David Frum's opinion has made it to the frontpage of several progressive websites, including ours. It's definitely worth reading, although its only real novelty is that it is being espoused by a conservative. However, on one issue, it is totally wrong and deliberately misleading. And that is his assertion that Republican leaders were trapped into the strategy they pursued. Good people were forced to act badly and stupidly. Republicans love to talk about personal responsibility, except when it is their own, then someone else is always to blame. Make no mistake the Republicans, all of them, made the choice to behave the way they did. And they are 100% accountable.

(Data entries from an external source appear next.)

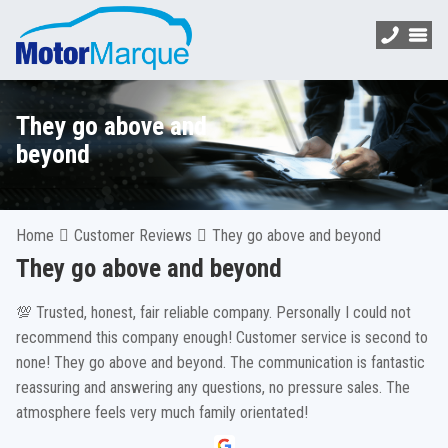
They go above and
beyond
Home
Customer Reviews
They go above and beyond
They go above and beyond
💯 Trusted, honest, fair reliable company. Personally I could not
recommend this company enough! Customer service is second to
none! They go above and beyond. The communication is fantastic
reassuring and answering any questions, no pressure sales. The
atmosphere feels very much family orientated!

Frum's relevant quote is as follows.
Some of our leaders were trapped. They were trapped by voices in the media that revved the Republican base into a frenzy that made dealing impossible. I mean, you can’t negotiate with Adolf Hitler, and if the President is Adolf Hitler, then obviously you can’t negotiate with him. So some of the blame has has got to go to those who said, who got the psychology of the party to a point where a lot of good people, reasonable people were trapped
First to call people leaders who simply follow the current media firestorm is on its face absurd. But to say these leaders were trapped into the course they chose is an even greater stretch.

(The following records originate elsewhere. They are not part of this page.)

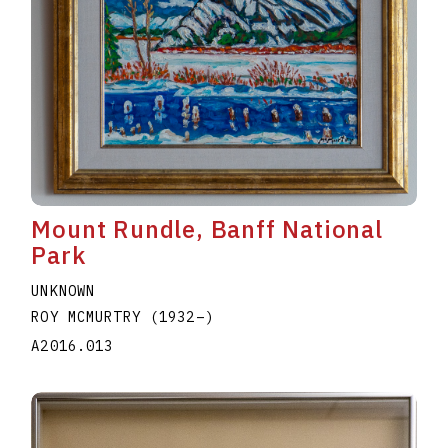
Mount Rundle, Banff National
Park
UNKNOWN
ROY MCMURTRY
(1932
–
)
A2016.013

I remember thinking, some smart Republican is going to make himself a hero forever by standing up to the Birthers, the Tea Partiers, and other of a similar ilk. Some Republican is going to say we may disagree completely with the new President and his agenda, but we still have an obligation to work with him in the best interests of the country. At least one Republican was going to call the crazies for what they are. But it never came. The harshest condemnation of a birther, from a Republican, I ever heard was that they were silly. Republicans ran from the cameras when they were asked where the President was born. The only note of regret, I ever heard, was the exasperation in George Voinivich's voice when one day he said the Republican's have too many Southerners.
It is the thing the Republicans should be most ashamed of. They do know better, yet they continue to allow this idiotic and truely damaging element of their base to dominate the party. To say that these leaders are good people who were trapped by circumstances is exactly wrong. It is because they are not good people that they allowed themselves to take the easy way, and go along with the loudest most insistent members of their base, despite knowing just how wrong that choice was, not only for the party, but for the country. And this is why the current incarnation of the Republican party and its leadership deserves are harshest condemnation. They deserve no sympathy for being put in an uncomfortable position. It was their job to give direction not to be directed.
Frum's analysis tends to make us think that the real story is that the Republicans made a political error that may cost the party. That may be true, but the true story is that the Republicans ignored the best interests of the country in order to pursue the best interests of a select few. And this is a much greater crime. Do not be decieved by the criticism, Frum is ignoring the real sins of the Republican Party. He is trying to make you think that the Republican Party is really a bunch of good guys who have inadvertantly allowed themselves to be hijacked by a small renegade faction. The Republican Party is exactly what it appears to be and we should never let that be forgotten.